I usually am not overly inspired to watch documentaries. I have to be very interested in the subject matter to actually sit down and watch one. When I received an email promoting four documentaries to be premiered at the Tribeca Film Festival, one immediately stood out. I knew that I had to see The Genius of Marian, a documentary film about Alzheimer’s disease.
Why am I so interested in Alzheimer’s disease? Partly because my sister-in-law was recently diagnosed with it. It is scary because she doesn’t live near any other family members and her husband is not in the best of health. My husband and his other sister already have their hands full with their ailing parents.
However, another, and possibly greater reason that I am so interested in Alzheimer’s disease is my fear that I might have it. I am at that age in midlife where most people, especially women, begin having memory problems. Since I had an exceptional memory most of my life I am especially aware and upset by this. The probability is that my memory problems are all due to aging, however they have definitely progressed past forgetting names and words and what I was going to do next.
The Genius of Marian is the fascinating story of Pam White. Her mother Marian died of Alzheimer’s disease, in 2001, at the age of 89. Marian had been a well-known painter and Pam set out to write a memoir about her mother’s life. During the course of working on the book, Marian began to develop symptoms and was eventually diagnosed with Alzheimer’s herself.
Although Pam was not able to continue work on the memoir, her son Banker White, a filmmaker, decided to document on film his mother’s struggles through the early stages of Alzheimer’s. This true story has a circle of life feeling to it, starting with a daughter trying to document her mother’s life and turning into a son documenting her life.

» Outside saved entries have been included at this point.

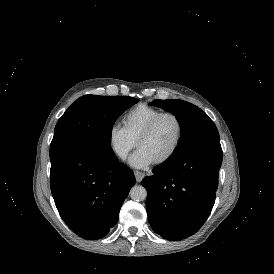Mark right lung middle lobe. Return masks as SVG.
Wrapping results in <instances>:
<instances>
[{
	"instance_id": "1",
	"label": "right lung middle lobe",
	"mask_w": 274,
	"mask_h": 274,
	"mask_svg": "<svg viewBox=\"0 0 274 274\" xmlns=\"http://www.w3.org/2000/svg\"><path fill=\"white\" fill-rule=\"evenodd\" d=\"M138 99L127 96L85 95L58 120L50 145V161L63 153L84 149H111L116 119Z\"/></svg>"
}]
</instances>
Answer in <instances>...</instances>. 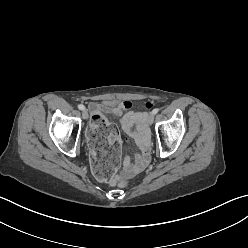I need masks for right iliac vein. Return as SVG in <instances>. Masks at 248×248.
I'll return each mask as SVG.
<instances>
[{
    "mask_svg": "<svg viewBox=\"0 0 248 248\" xmlns=\"http://www.w3.org/2000/svg\"><path fill=\"white\" fill-rule=\"evenodd\" d=\"M82 117L83 119L87 120L88 119V112L86 110H83L82 112Z\"/></svg>",
    "mask_w": 248,
    "mask_h": 248,
    "instance_id": "obj_1",
    "label": "right iliac vein"
}]
</instances>
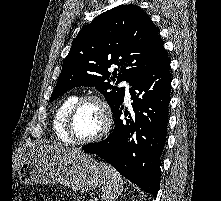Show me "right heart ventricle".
<instances>
[{
  "mask_svg": "<svg viewBox=\"0 0 221 201\" xmlns=\"http://www.w3.org/2000/svg\"><path fill=\"white\" fill-rule=\"evenodd\" d=\"M78 99L77 95L67 96L58 106L54 119L53 129L57 138L65 143H72L66 132V118L72 105Z\"/></svg>",
  "mask_w": 221,
  "mask_h": 201,
  "instance_id": "right-heart-ventricle-1",
  "label": "right heart ventricle"
}]
</instances>
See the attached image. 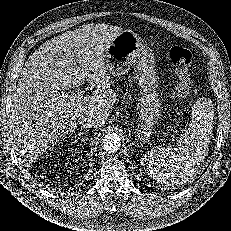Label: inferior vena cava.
Returning a JSON list of instances; mask_svg holds the SVG:
<instances>
[{"instance_id":"602c4592","label":"inferior vena cava","mask_w":231,"mask_h":231,"mask_svg":"<svg viewBox=\"0 0 231 231\" xmlns=\"http://www.w3.org/2000/svg\"><path fill=\"white\" fill-rule=\"evenodd\" d=\"M79 124L81 125L82 128H92L95 127L96 125V120L93 116L91 115H83L80 118Z\"/></svg>"}]
</instances>
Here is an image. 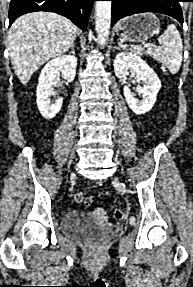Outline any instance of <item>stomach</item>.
I'll list each match as a JSON object with an SVG mask.
<instances>
[{
    "instance_id": "obj_1",
    "label": "stomach",
    "mask_w": 193,
    "mask_h": 287,
    "mask_svg": "<svg viewBox=\"0 0 193 287\" xmlns=\"http://www.w3.org/2000/svg\"><path fill=\"white\" fill-rule=\"evenodd\" d=\"M160 22L152 13L130 16L118 23L117 35L130 42H143L159 32Z\"/></svg>"
}]
</instances>
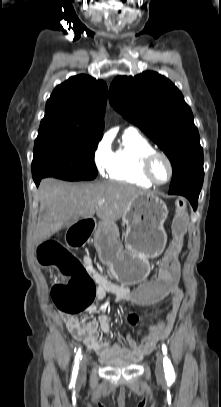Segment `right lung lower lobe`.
Wrapping results in <instances>:
<instances>
[{"mask_svg":"<svg viewBox=\"0 0 221 407\" xmlns=\"http://www.w3.org/2000/svg\"><path fill=\"white\" fill-rule=\"evenodd\" d=\"M35 181V184L38 186L40 183L41 178H33Z\"/></svg>","mask_w":221,"mask_h":407,"instance_id":"right-lung-lower-lobe-1","label":"right lung lower lobe"}]
</instances>
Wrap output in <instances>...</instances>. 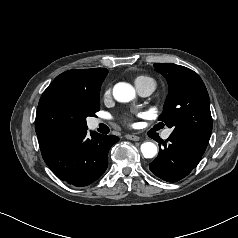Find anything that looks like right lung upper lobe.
I'll list each match as a JSON object with an SVG mask.
<instances>
[{"label": "right lung upper lobe", "mask_w": 238, "mask_h": 238, "mask_svg": "<svg viewBox=\"0 0 238 238\" xmlns=\"http://www.w3.org/2000/svg\"><path fill=\"white\" fill-rule=\"evenodd\" d=\"M102 68L77 69L57 76L42 94L36 113L35 130L44 145L68 130L75 115L74 98L100 89Z\"/></svg>", "instance_id": "obj_1"}]
</instances>
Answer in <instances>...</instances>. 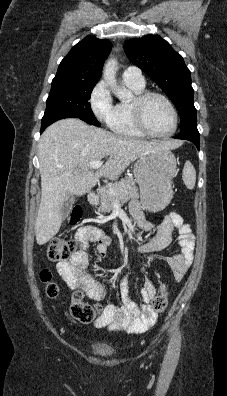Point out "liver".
<instances>
[{"label":"liver","mask_w":227,"mask_h":396,"mask_svg":"<svg viewBox=\"0 0 227 396\" xmlns=\"http://www.w3.org/2000/svg\"><path fill=\"white\" fill-rule=\"evenodd\" d=\"M176 141H145L117 136L77 118L49 126L38 145L41 201L35 223L38 245L51 240L61 227V207L68 195L82 196L100 177L117 180L131 162L152 150H172ZM106 158L96 172L87 166Z\"/></svg>","instance_id":"1"}]
</instances>
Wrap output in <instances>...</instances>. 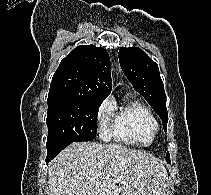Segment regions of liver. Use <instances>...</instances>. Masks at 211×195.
<instances>
[{"label": "liver", "instance_id": "liver-1", "mask_svg": "<svg viewBox=\"0 0 211 195\" xmlns=\"http://www.w3.org/2000/svg\"><path fill=\"white\" fill-rule=\"evenodd\" d=\"M167 181L163 161L120 144L72 143L48 170L50 195H167Z\"/></svg>", "mask_w": 211, "mask_h": 195}]
</instances>
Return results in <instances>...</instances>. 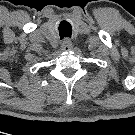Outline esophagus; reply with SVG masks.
I'll use <instances>...</instances> for the list:
<instances>
[{"label": "esophagus", "instance_id": "obj_1", "mask_svg": "<svg viewBox=\"0 0 135 135\" xmlns=\"http://www.w3.org/2000/svg\"><path fill=\"white\" fill-rule=\"evenodd\" d=\"M72 49V43L69 39H65L61 44V50L64 52L70 51Z\"/></svg>", "mask_w": 135, "mask_h": 135}]
</instances>
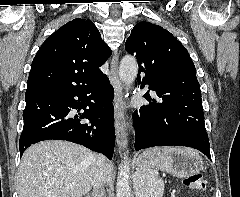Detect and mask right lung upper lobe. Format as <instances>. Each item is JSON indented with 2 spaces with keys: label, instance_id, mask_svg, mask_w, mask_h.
Here are the masks:
<instances>
[{
  "label": "right lung upper lobe",
  "instance_id": "obj_1",
  "mask_svg": "<svg viewBox=\"0 0 240 197\" xmlns=\"http://www.w3.org/2000/svg\"><path fill=\"white\" fill-rule=\"evenodd\" d=\"M111 50L86 19L69 21L41 45L33 59L26 96L54 87H82L105 77L100 71Z\"/></svg>",
  "mask_w": 240,
  "mask_h": 197
}]
</instances>
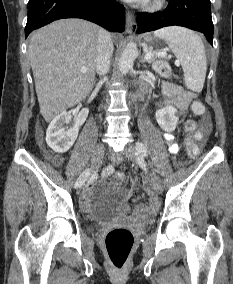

It is heartbreaking to see her decline and especially difficult for Pam’s husband who is her primary caregiver. Seeing the effects on her husband was an especially important and educational part of the film. We also see Pam’s frustration, yet there are many times where she just laughs at her mistakes.
See below for more information on screenings and to watch a trailer of The Genius of Marian:
One of the things that scares me most about Alzheimer’s disease is the thought of forgetting my children and so many of the memories. I also hate the idea of my family having to deal with something like this. I don’t think I would even mind this midlife memory loss very much if I knew for sure that it wasn’t Alzheimer’s disease.
Although The Genius of Marian is a devastating look at a terrible disease, I learned a great deal about Alzheimer’s and was completely mesmerized by Pam White and her family throughout the film. I hope that all of you will get the chance to see it. It is a remarkable documentary.